From where are you sourcing your materials?
We source our equipment and exhaustible products from the US, China, Thailand and Australia. Basic things like gauze, medical tape, wrap and cleaning chemicals we get from local medical suppliers.

What are the main differences you’ve seen operating in Cambodia rather than in America, and what are your hopes for the future of the funeral service industry in the Kingdom?
I left America because of the ridiculous commercialisation of the funeral industry – selling grieving people $200 blankets with their loved one’s face on it. It was horrible.

Here, I have been absolutely horrified by the general lack of appreciation for the depth of the situation and the families involved. There is an added element to an overseas death – families at home have a high level of stress, and they deserve extra care. I don’t mind a cold system – but a cold system which has no functionality to it is just frustrating.

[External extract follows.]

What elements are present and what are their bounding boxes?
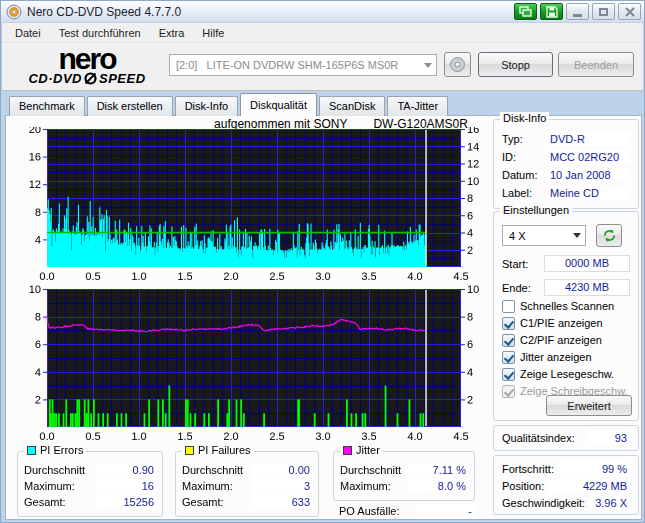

Cambodia would benefit greatly from an independent and centralised coroner system with established rates and procedures, rather than relying on for-profit medical and private businesses. A centralised facility which could be used as a city morgue would alleviate a lot of the confusion.

The funeral industry is traditionally a very shadowed industry. Many don’t want the families to know exactly what’s going on, because they might not like it. We are a business, and yes we have big fridges, and yes there are bodies in the fridges. Families know that, but they don’t want to hear about it and they don’t want to see it. Ignorance really is bliss when it comes to certain things.

This interview has been edited for length and clarity.